Minutes from the European Central Bank’s March meeting, due later in the day, are unlikely to include such hawkish plans, though they could offer insight into policymakers’ delicate balancing act to manage soaring inflation and slowing growth. 

The Fed’s tone seemed to offset a hawkish shift from Australia’s central bank earlier in the week and the Aussie was pulled down by about 0.8% overnight to sit at $0.7503. The kiwi sat at $0.6905. 

The stronger greenback had the yen hovering near a one-week low at 123.64 per dollar.
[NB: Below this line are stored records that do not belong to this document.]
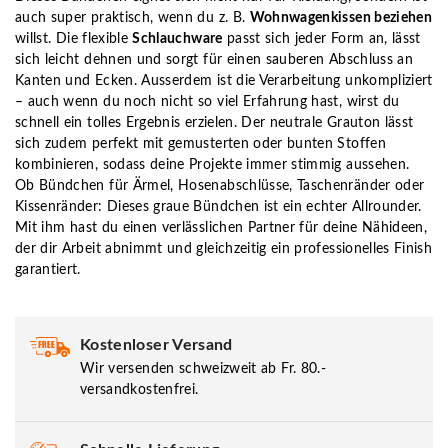
auch super praktisch, wenn du z. B.
Wohnwagenkissen beziehen
willst. Die flexible
Schlauchware
passt sich jeder Form an, lässt
sich leicht dehnen und sorgt für einen sauberen Abschluss an
Kanten und Ecken. Ausserdem ist die Verarbeitung unkompliziert
– auch wenn du noch nicht so viel Erfahrung hast, wirst du
schnell ein tolles Ergebnis erzielen. Der neutrale Grauton lässt
sich zudem perfekt mit gemusterten oder bunten Stoffen
kombinieren, sodass deine Projekte immer stimmig aussehen.
Ob Bündchen für Ärmel, Hosenabschlüsse, Taschenränder oder
Kissenränder: Dieses graue Bündchen ist ein echter Allrounder.
Mit ihm hast du einen verlässlichen Partner für deine Nähideen,
der dir Arbeit abnimmt und gleichzeitig ein professionelles Finish
garantiert.
Kostenloser Versand
Wir versenden schweizweit ab Fr. 80.-
versandkostenfrei.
Sterling was pinned at $1.3076. 

Full coverage: REUTERS 

Oil Gains $1 As Emergency Oil Release Seen As Band-aid 

Oil prices clawed back some losses on Thursday after tumbling more than 5% to a three-week low in the previous session after consuming nations announced a huge release of oil from emergency reserves to offset supply lost from Russia. 

Brent crude futures climbed $1.32, or 1.3%, to $102.39 a barrel at 0119 GMT, while U.S. West Texas Intermediate (WTI) crude futures rose $1.18, or 1.2%, to $97.41 a barrel. 
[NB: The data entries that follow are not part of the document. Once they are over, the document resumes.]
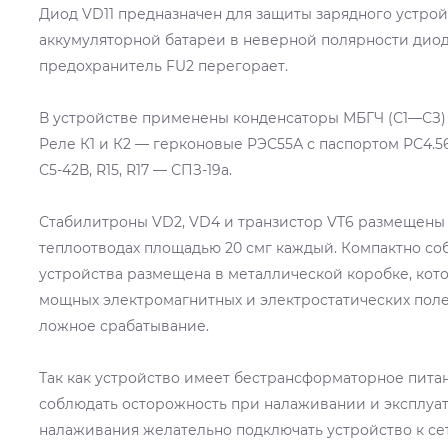
Диод VD11 предназначен для защиты зарядного устро
аккумуляторной батареи в неверной полярности диод
предохранитель FU2 перегорает.
В устройстве применены конденсаторы МБГЧ (С1—СЗ) 
Реле К1 и К2 — герконовые РЭС55А с паспортом РС4.56
С5-42В, R15, R17 — СПЗ-19а.
Стабилитроны VD2, VD4 и транзистор VT6 размещен
теплоотводах площадью 20 смг каждый. Компактно со
устройства размещена в металлической коробке, кото
мощных электромагнитных и электростатических поле
ложное срабатывание.
Так как устройство имеет бестрансформаторное питан
соблюдать осторожность при налаживании и эксплуат
налаживания желательно подключать устройство к се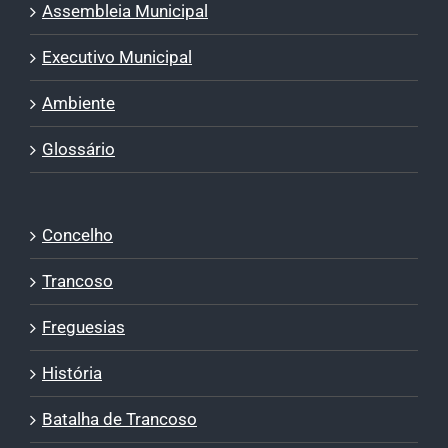
Assembleia Municipal
Executivo Municipal
Ambiente
Glossário
Concelho
Trancoso
Freguesias
História
Batalha de Trancoso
International Energy Agency member countries agreed to release 60 million barrels on top of a 180 million-barrel release announced by the United States last week to help drive down prices in a tight market following Russia’s invasion of Ukraine.  
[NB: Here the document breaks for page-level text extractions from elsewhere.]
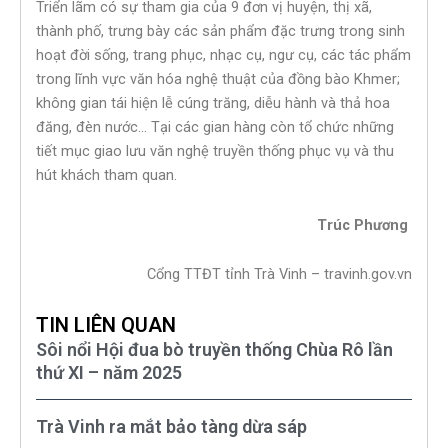
Triển lãm có sự tham gia của 9 đơn vị huyện, thị xã,
thành phố, trưng bày các sản phẩm đặc trưng trong sinh
hoạt đời sống, trang phục, nhạc cụ, ngư cụ, các tác phẩm
trong lĩnh vực văn hóa nghệ thuật của đồng bào Khmer;
không gian tái hiện lễ cúng trăng, diễu hành và thả hoa
đăng, đèn nước… Tại các gian hàng còn tổ chức những
tiết mục giao lưu văn nghệ truyền thống phục vụ và thu
hút khách tham quan.
Trúc Phương
Cổng TTĐT tỉnh Trà Vinh – travinh.gov.vn
TIN LIÊN QUAN
Sôi nổi Hội đua bò truyền thống Chùa Rô lần
thứ XI – năm 2025
Trà Vinh ra mắt bảo tàng dừa sáp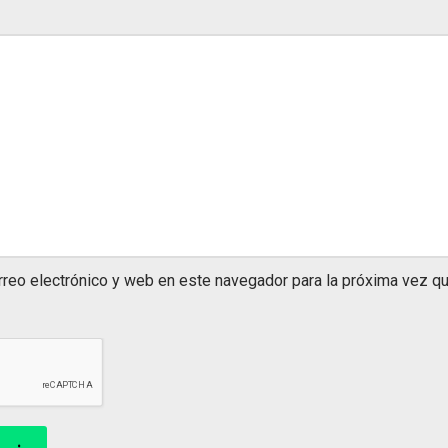
rreo electrónico y web en este navegador para la próxima vez q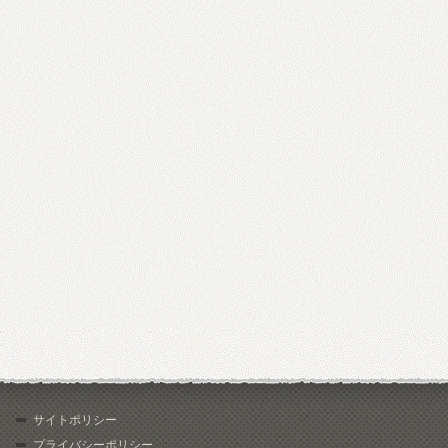
サイトポリシー
プライバシーポリシー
Russia calls its actions in Ukraine a “special operation” to disarm its western neighbour. 

Analysts said even with the emergency oil stocks release, supply remained tight. 

“In addition to the enormous global reserves release, demand destruction and recession are currently the only price-lowering mechanism in a world devoid of inventory buffers,” said Stephen Innes, managing director of SPI Asset Management. 

National Australia Bank analyst Baden Moore said the latest release plus the IEA’s coordinated release announced on March 1 equates to 1 million barrels per day in extra supply from May to the end of 2022, which would cap prices in the near-term. 

“The additional supply reduces the near-term upside risk to the market and likely avoids the need for refinery cuts in the near term,” Moore said in a note, before adding a note of caution, “but the need to restock reserves, expected in 2023, adds to the forward market tightness where the fundamental supply outlook remains unchanged, tilting the price risk to the upside.” 

Stalled indirect talks between Iran and the United States on reviving a 2015 agreement on Tehran’s nuclear program have further delayed the potential for sanctions on Iranian oil to be lifted, keeping the market tight.